Network and Sharing Center
The Network and Sharing Center is the new central
console to configure and manage network settings in Windows Server 2008
R1, Windows Vista, Windows Server 2008 R2, and Windows 7. It includes
options that allow you to manage network adapters, enable or disable
file sharing, change network location settings, and troubleshoot
connection problems.
Redesigned TCP/IP Network Stack
Windows
Server 2008 R2 includes what Microsoft calls “The Next Generation
TCP/IP Stack.” During the development of Windows Server 2008, Microsoft
chose to completely redesign the TCP/IP stack to improve performance,
add new features for IP version 4 (IPv4), and to include support for IP
version 6 (IPv6). The redesign includes new features such as:
Fail back support for default gateways
—Windows Server 2003 and Windows XP provided the ability to add
multiple default gateways for redundancy. If one gateway became
unreachable, Windows could fail over to a backup default gateway.

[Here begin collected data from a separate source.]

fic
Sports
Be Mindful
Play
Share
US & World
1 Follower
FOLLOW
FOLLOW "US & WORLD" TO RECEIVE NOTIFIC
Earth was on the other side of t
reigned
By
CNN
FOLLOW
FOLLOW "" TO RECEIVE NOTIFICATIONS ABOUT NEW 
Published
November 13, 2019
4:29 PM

Windows Server 2003 and Windows XP did not, however, provide an
automatic check of the unreachable gateway to determine when it came
back online. An administrator would have to manually fail back the
computer to the original gateway. Windows Server 2008 introduces the
ability to have the computer perform regular “checks” of a dead or
unreachable gateway. Once the gateway becomes reachable again, the
computer will fail back to the original gateway automatically.
TCP chimney off-load
—As networks have advanced over the years, so has the amount of
processing required to manage and maintain network connections.
Significant increases in CPU utilization have been seen when performing
large data transfers, such as those seen during backups and on iSCSI
Storage Area Network (SAN) connections. Typically, this increased
utilization is seen on 1-gigabit and 10-gigabit connection speeds. To
address this issue, Microsoft developed the ability to off-load all TCP
connection processing to a TCP Off-load Engine (TOE) card. TOE cards are
special network adapters built specifically to off-load TCP traffic
from the computer’s main CPU. This allows the TOE card to carry the
additional processing load, freeing up the computer’s primary CPU for
other processing requests.
Network Diagnostics Framework
—The Network Diagnostics Framework helps to locate and diagnose network
connectivity problems and in many cases it will take the end-user
through a series of steps to find the cause of connectivity loss and fix
it. It can help resolve several common issues, such as IP address
conflicts, dead default gateways, stopped DHCP client services, or
disconnected media.
DNS enhancements
Windows Server 2008 now includes new DNS features
including IPv6 support and the GlobalNames zone. The GlobalNames zone
provides single-label name resolution without the need for a dedicated
Windows Internet Naming System (WINS) deployment.
|
The Windows Internet Naming System (WINS)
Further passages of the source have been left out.